On Sun, Aug 10, 2008 at 05:16:47 -0700, david@xxxxxxx wrote:
> On Sun, 10 Aug 2008, Stephen R. van den Berg wrote:
>> However, pondering the idea a bit more, I could envision something
>> similar to the following:
>>
>> In the git tree the following layout would be used:
>>
>> plainfile.txt
>> otherdir/otherplainfile.txt
>> projects/README
>> projects/README/_owner
>> projects/README/_acl
>> projects/README/_icon
>> projects/README/_mimetype
>> projects/something.mpeg
>> projects/something.mpeg/_icon
>> projects/something.mpeg/_mimetype
>> projects/asubdir/thirdplainfile.txt
>>
>> That would imply that in the tree storage, the only extension would be
>> that for any given reference to a blob in a tree object, there could be
>> a reference to a tree object as well.  I.e. something like this in the
>> tree object:
>>
>> 100644 blob f7b7414159b8a7159538fac543b2b19ef531968e  README
>> 000000 tree df6ee415f04d6ccea5dab0de562c2f155583a2c4  README
>> 100644 blob 0a54f8ec13df03cf6bdb5b973acec6d8141c01cc  something.mpeg
>> 000000 tree a421448d765abb7bb979dc1d56621d0fc9b41229  soemthing.mpeg
>>
>> The extra tree reference for README would actually refer to something like:
>>
>> 100644 blob be3365fdaae0f4ed8c22c4cf38a4b1f88f9069c3  _owner
>> 100644 blob 739e9e8f3d095931084b54cbf7f90d8f64eb0ac6  _acl
>> 100644 blob bc1a868bb50644712966a50150d21199c401d6d5  _icon
>> 100644 blob 6076bde5b3b6b8bed4ec4968d09abdbf015b3b75  _mimetype
>>
>> Which would contain the extra attributes.

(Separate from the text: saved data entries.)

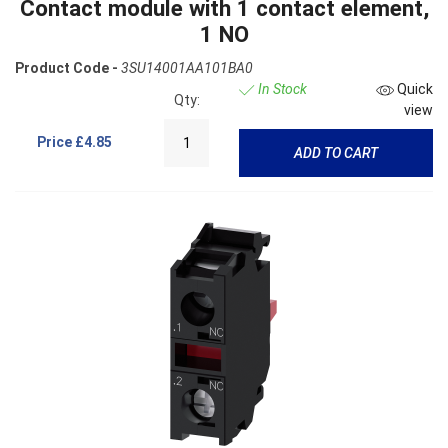
Contact module with 1 contact element,
1 NO
Product Code -
3SU14001AA101BA0
In Stock
Quick
Qty:
view
Price
£4.85
ADD TO CART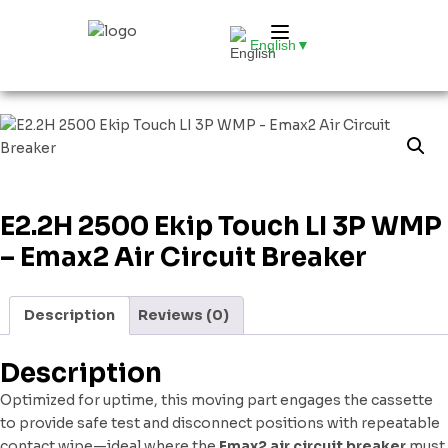
English
▼
E2.2H 2500 Ekip Touch LI 3P WMP
– Emax2 Air Circuit Breaker
Description
Reviews (0)
Description
Optimized for uptime, this moving part engages the cassette
to provide safe test and disconnect positions with repeatable
contact wipe—ideal where the
Emax2 air circuit breaker
must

... provided the two entries under the same name wouldn't drive the internal
logic completely mad, I quite like this. Note by the way, that you need to
allow for two trees too, because you may want to store attributes for
directories too. It's no problem to differentiate them by type 04755
vs. 00000 or 11000 or whatever, but it is a problem for index, because that
does not store directory entries, so metadata for a directory would conflict
with regular entries in it. Can be fixed by using different filetype for the
metadata.

>> And that would imply that during checkout you can do a rich checkout or a
>> flat checkout for any files under the projects directory.
>>
>> A flat checkout results in the following files in the filesystem:
>>
>> plainfile.txt
>> otherdir/otherplainfile.txt
>> projects/README
>> projects/README.attr/_owner
>> projects/README.attr/_acl
>> projects/README.attr/_icon
>> projects/README.attr/_mimetype
>> projects/something.mpeg
>> projects/something.mpeg.attr/_icon
>> projects/something.mpeg.attr/_mimetype
>> projects/asubdir/thirdplainfile.txt

Storing like this in index as well would make it even more compatible. Of
course you are reserving the .attr suffix. But it's probably OK to reserve
/something/ for this functionality (when the functionality is needed only).
Maybe it could use some special character (@, #, =, $ or something) to
separate the suffix instead of normal . to decrease the chance to conflict
with other use.

>> A rich checkout results in the following files in the filesystem:
>>
>> plainfile.txt
>> otherdir/otherplainfile.txt
>> projects/README
>> projects/something.mpeg
>> projects/asubdir/thirdplainfile.txt
>> projects/asubdir/fourthplainfile.txt
>>
>> The rich checkout also applies the extended attributes/metadata to the
>> filesystem (i.e. it would store all the metadata in the appropriate
>> places).
>>
>> The nice thing about this setup is that:
>> a. There is *no* change whatsoever to existing repositories or
>>   repositoryformat.

Well, there is a small change -- it needs to support multiple entries with
different type but same name in the tree object (but could be avoided by
using some special reserved suffix). Plus the index functionality needs to be
modified to put the metadata entries in the right places. Still of course
much less invasive than the proposal from OP.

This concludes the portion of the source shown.